Assignment -> Produce an exact transcription of the data, with the images left out.
::::::::::
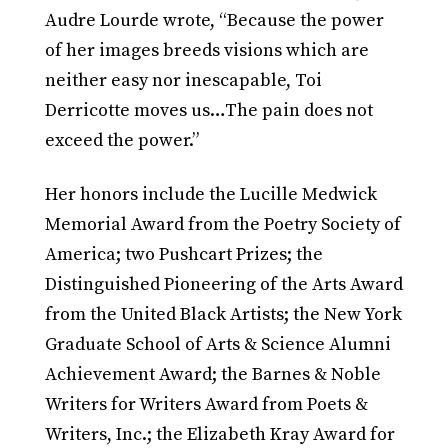
Audre Lourde wrote, “Because the power
of her images breeds visions which are
neither easy nor inescapable, Toi
Derricotte moves us…The pain does not
exceed the power.”
Her honors include the Lucille Medwick
Memorial Award from the Poetry Society of
America; two Pushcart Prizes; the
Distinguished Pioneering of the Arts Award
from the United Black Artists; the New York
Graduate School of Arts & Science Alumni
Achievement Award; the Barnes & Noble
Writers for Writers Award from Poets &
Writers, Inc.; the Elizabeth Kray Award for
::::::::::
Answer space ->
Audre Lourde wrote, “Because the power
of her images breeds visions which are
neither easy nor inescapable, Toi
Derricotte moves us…The pain does not
exceed the power.”
Her honors include the Lucille Medwick
Memorial Award from the Poetry Society of
America; two Pushcart Prizes; the
Distinguished Pioneering of the Arts Award
from the United Black Artists; the New York
Graduate School of Arts & Science Alumni
Achievement Award; the Barnes & Noble
Writers for Writers Award from Poets &
Writers, Inc.; the Elizabeth Kray Award for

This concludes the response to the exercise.